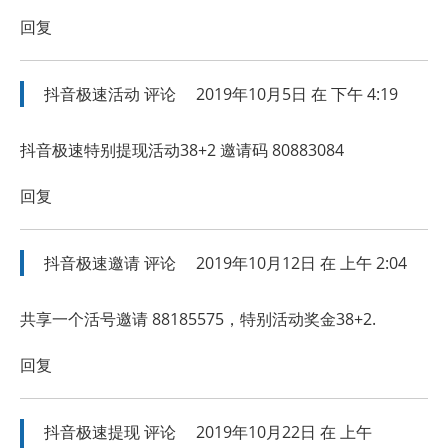
回复
抖音极速活动
评论
2019年10月5日 在 下午 4:19
抖音极速特别提现活动38+2 邀请码 80883084
回复
抖音极速邀请
评论
2019年10月12日 在 上午 2:04
共享一个活号邀请 88185575，特别活动奖金38+2.
回复
抖音极速提现
评论
2019年10月22日 在 上午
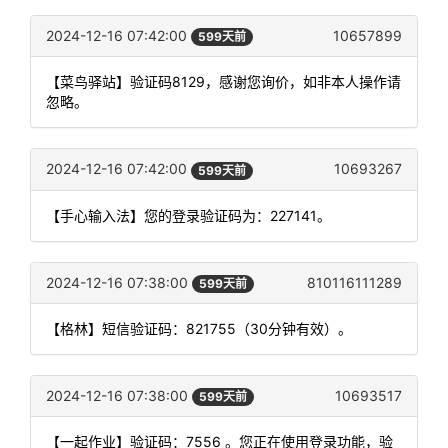
2024-12-16 07:42:00
10657899
599天前
【菜鸟驿站】验证码8129，感谢您询价，如非本人操作请
忽略。
2024-12-16 07:42:00
10693267
599天前
【手心输入法】您的登录验证码为：227141。
2024-12-16 07:38:00
810116111289
599天前
【格林】短信验证码：821755（30分钟有效）。
2024-12-16 07:38:00
10693517
599天前
【一起作业】验证码：7556 。您正在使用登录功能，验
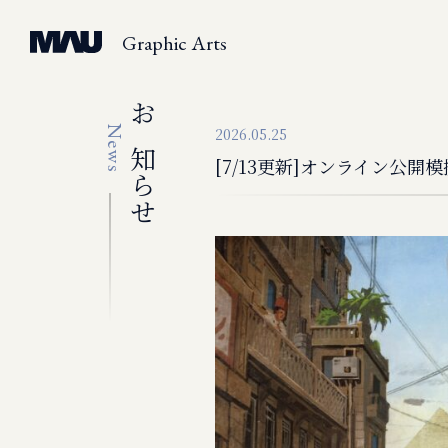
Graphic Arts
お知らせ
News
2026.05.25
[7/13更新]オンライン公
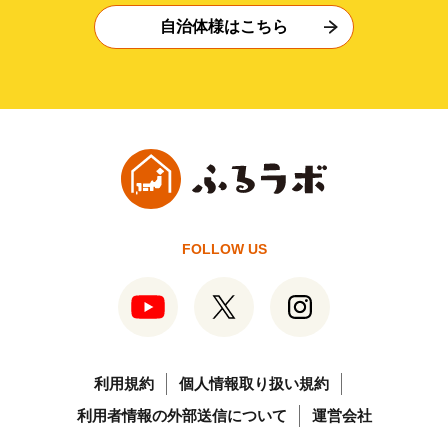
自治体様はこちら
FOLLOW US
利用規約
個人情報取り扱い規約
利用者情報の外部送信について
運営会社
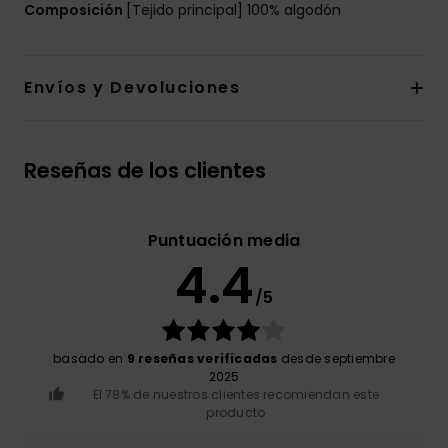
Composición
[Tejido principal] 100% algodón
Envíos y Devoluciones
Reseñas de los clientes
Puntuación media
4.4
/5
basado en
9 reseñas verificadas
desde septiembre
2025
El 78% de nuestros clientes recomiendan este
producto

• Work item
Word for word, repeat the lines of data above, omitting every picture.

• Written response
回复
抖音极速活动
评论
2019年10月5日 在 下午 4:19
抖音极速特别提现活动38+2 邀请码 80883084
回复
抖音极速邀请
评论
2019年10月12日 在 上午 2:04
共享一个活号邀请 88185575，特别活动奖金38+2.
回复
抖音极速提现
评论
2019年10月22日 在 上午
2024-12-16 07:42:00
10657899
599天前
【菜鸟驿站】验证码8129，感谢您询价，如非本人操作请
忽略。
2024-12-16 07:42:00
10693267
599天前
【手心输入法】您的登录验证码为：227141。
2024-12-16 07:38:00
810116111289
599天前
【格林】短信验证码：821755（30分钟有效）。
2024-12-16 07:38:00
10693517
599天前
【一起作业】验证码：7556 。您正在使用登录功能，验
Graphic Arts
お知らせ
News
2026.05.25
[7/13更新]オンライン公
自治体様はこちら
FOLLOW US
利用規約
個人情報取り扱い規約
利用者情報の外部送信について
運営会社
Composición
[Tejido principal] 100% algodón
Envíos y Devoluciones
Reseñas de los clientes
Puntuación media
4.4
/5
basado en
9 reseñas verificadas
desde septiembre
2025
El 78% de nuestros clientes recomiendan este
producto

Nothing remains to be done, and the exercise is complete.